Along with Wan Amirul, police arrested five other Anshorullah At-Tauhid suspects, including an Indonesian national, the police sources said. All six suspects were arrested under Malaysia’s counterterrorism act, SOSMA, the sources said.

Wan Amirul was tried and sentenced to three years in prison after being convicted of engaging in terrorism-related offenses, the sources said, without mentioning dates.

A security source told BenarNews separately that two of the other five suspects were also convicted and sentenced to “between 3 and 4 years in prison” for possessing items related to terrorism, and three were let go because of insufficient evidence.

The security source said Anshorullah At-Tauhid was a very small group, with “no connections whatsoever” to Jemaah Islamiyah (JI), a Southeast Asian militant network affiliated with al-Qaeda.

Responding to the revelation by the deputy police counter-terrorism chief, Pakatan Harapan, the coalition that Mahathir led, criticized Muhyiddin Yassin, the then-home minister and current prime minister, for not informing the cabinet about the assassination plot.
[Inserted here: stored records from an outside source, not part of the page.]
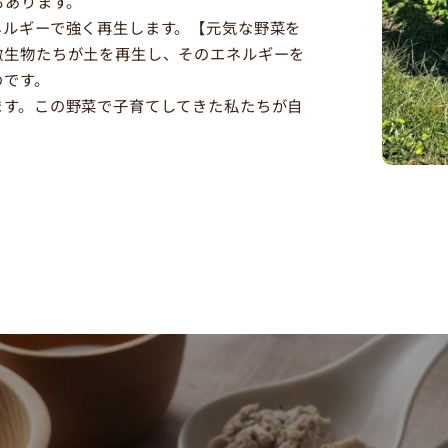
もあります。
ネルギーで強く再生します。【元気な野菜を
微生物たちが土を再生し、そのエネルギーを
のです。
ます。この野菜で子育てしてきた私たちが自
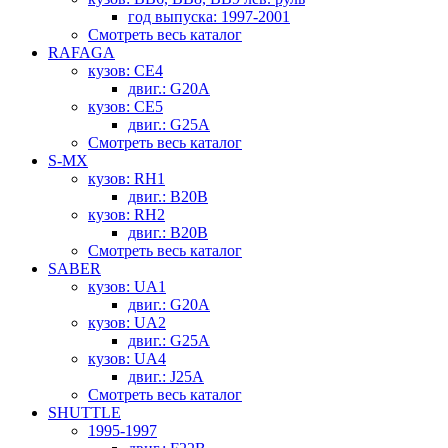
год выпуска: 1997-2001
Смотреть весь каталог
RAFAGA
кузов: CE4
двиг.: G20A
кузов: CE5
двиг.: G25A
Смотреть весь каталог
S-MX
кузов: RH1
двиг.: B20B
кузов: RH2
двиг.: B20B
Смотреть весь каталог
SABER
кузов: UA1
двиг.: G20A
кузов: UA2
двиг.: G25A
кузов: UA4
двиг.: J25A
Смотреть весь каталог
SHUTTLE
1995-1997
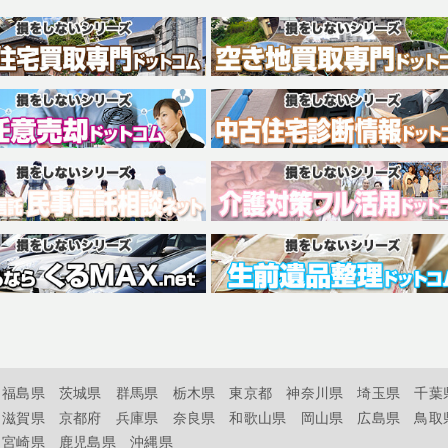
福島県
茨城県
群馬県
栃木県
東京都
神奈川県
埼玉県
千葉
滋賀県
京都府
兵庫県
奈良県
和歌山県
岡山県
広島県
鳥取
宮崎県
鹿児島県
沖縄県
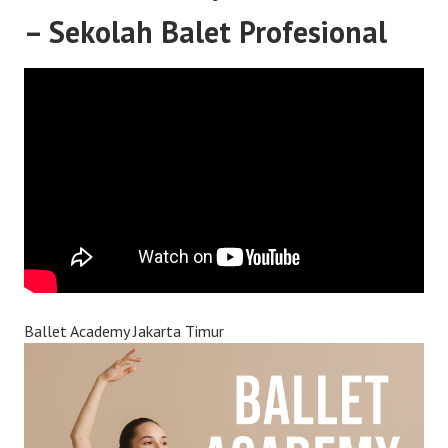
– Sekolah Balet Profesional
Ballet Academy Jakarta Timur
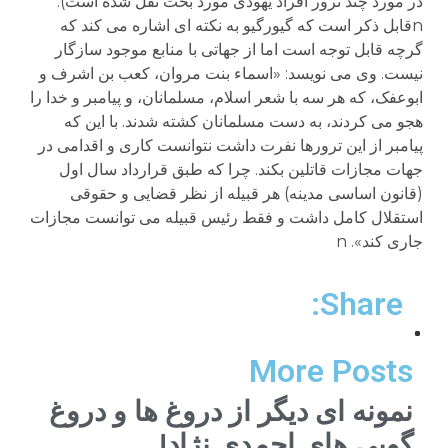
Share:
More Posts
نمونه ای دیگر از دروغ ها و دروغ
گویی های احمدی نژاد!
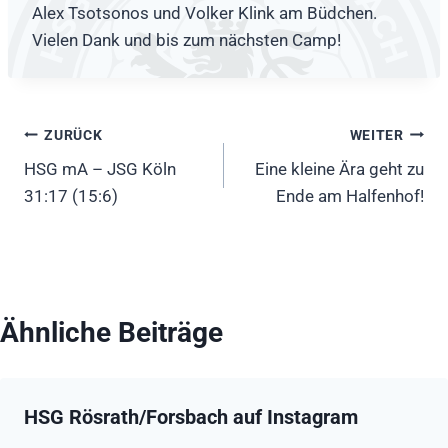
Alex Tsotsonos und Volker Klink am Büdchen.
Vielen Dank und bis zum nächsten Camp!
Beitragsnavigation
ZURÜCK
WEITER
HSG mA – JSG Köln
Eine kleine Ära geht zu
31:17 (15:6)
Ende am Halfenhof!
Ähnliche Beiträge
HSG Rösrath/Forsbach auf Instagram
“[W]e urge Muhyiddin to provide an explanation on this matter immediately,” Pakatan, which is now in the opposition, said in a statement posted on Facebook.

JI in Malaysia

JI is a Southeast Asian militant group that authorities in Indonesia say carried out the country’s deadliest terrorist attack to date – twin bombings that killed 202 people in Bali in October 2002 – and helped plan the 2003 bombing of the J.W. Marriott hotel in Jakarta that left 12 dead.

At the roundtable discussion, the Special Branch’s Azman denied claims by police in the state of Sabah that JI was active in recruiting and raising funds there.

“As far as we know, we have no strong evidence that JI now exists, even though Abu Bakar Bashir was released in Indonesia. Until now, we have no information that the JI is back, because if there was anything, we would certainly already know,” Azman said.

Bashir was a JI-co-founder and spiritual leader of the militant group. He was released by Indonesian authorities in January after serving nearly 10 years of a 15-year sentence for funding a militant training camp. He was freed after authorities cut 55 months off his term for good behavior.

Last month, a local newspaper in Sabah quoted state Police Commissioner Hazani Ghazali as saying that JI members were active in the state located on Borneo Island, recruiting and raising funds for the group.

Hazani also told the Daily Express that Sabah could see attacks similar to the Bali bombings of 2002 and the attack on the J.W. Marriott hotel in Jakarta a year later, if law enforcement did not monitor and halt JI activities.